-- Data extracts follows --
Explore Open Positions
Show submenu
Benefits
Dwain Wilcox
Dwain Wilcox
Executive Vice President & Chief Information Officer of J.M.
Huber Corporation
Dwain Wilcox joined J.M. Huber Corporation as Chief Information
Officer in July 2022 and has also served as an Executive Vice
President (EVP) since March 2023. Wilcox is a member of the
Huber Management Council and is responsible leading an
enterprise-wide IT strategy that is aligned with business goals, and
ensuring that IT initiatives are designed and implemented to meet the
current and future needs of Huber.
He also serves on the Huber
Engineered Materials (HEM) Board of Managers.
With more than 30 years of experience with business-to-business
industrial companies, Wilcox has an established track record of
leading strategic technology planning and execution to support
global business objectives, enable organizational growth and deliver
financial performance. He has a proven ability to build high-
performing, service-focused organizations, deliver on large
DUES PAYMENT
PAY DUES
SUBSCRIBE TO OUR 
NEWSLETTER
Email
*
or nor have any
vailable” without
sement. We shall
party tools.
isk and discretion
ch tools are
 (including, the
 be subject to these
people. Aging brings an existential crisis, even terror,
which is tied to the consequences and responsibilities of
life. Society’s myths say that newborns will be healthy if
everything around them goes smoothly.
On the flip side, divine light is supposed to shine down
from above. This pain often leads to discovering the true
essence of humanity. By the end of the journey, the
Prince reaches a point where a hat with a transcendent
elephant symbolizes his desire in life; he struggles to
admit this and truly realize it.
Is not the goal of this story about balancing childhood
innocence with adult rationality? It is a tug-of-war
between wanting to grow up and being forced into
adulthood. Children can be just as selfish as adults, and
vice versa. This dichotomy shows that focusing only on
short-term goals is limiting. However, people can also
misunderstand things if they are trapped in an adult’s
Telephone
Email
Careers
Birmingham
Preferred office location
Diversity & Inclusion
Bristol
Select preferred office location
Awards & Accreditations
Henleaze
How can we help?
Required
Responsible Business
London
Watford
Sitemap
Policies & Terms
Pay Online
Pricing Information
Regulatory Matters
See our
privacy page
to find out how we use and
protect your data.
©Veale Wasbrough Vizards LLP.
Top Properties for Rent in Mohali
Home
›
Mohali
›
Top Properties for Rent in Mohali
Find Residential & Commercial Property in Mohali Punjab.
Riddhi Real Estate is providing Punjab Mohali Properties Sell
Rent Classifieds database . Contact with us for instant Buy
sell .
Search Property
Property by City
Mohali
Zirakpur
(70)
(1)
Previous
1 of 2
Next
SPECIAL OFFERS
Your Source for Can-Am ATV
-- Data extracts concluded --
=== What to produce ===
Read the listing. Copy each line that has the word "Corporation" in it.

=== Response to this task ===
Huber Corporation
Dwain Wilcox joined J.M. Huber Corporation as Chief Information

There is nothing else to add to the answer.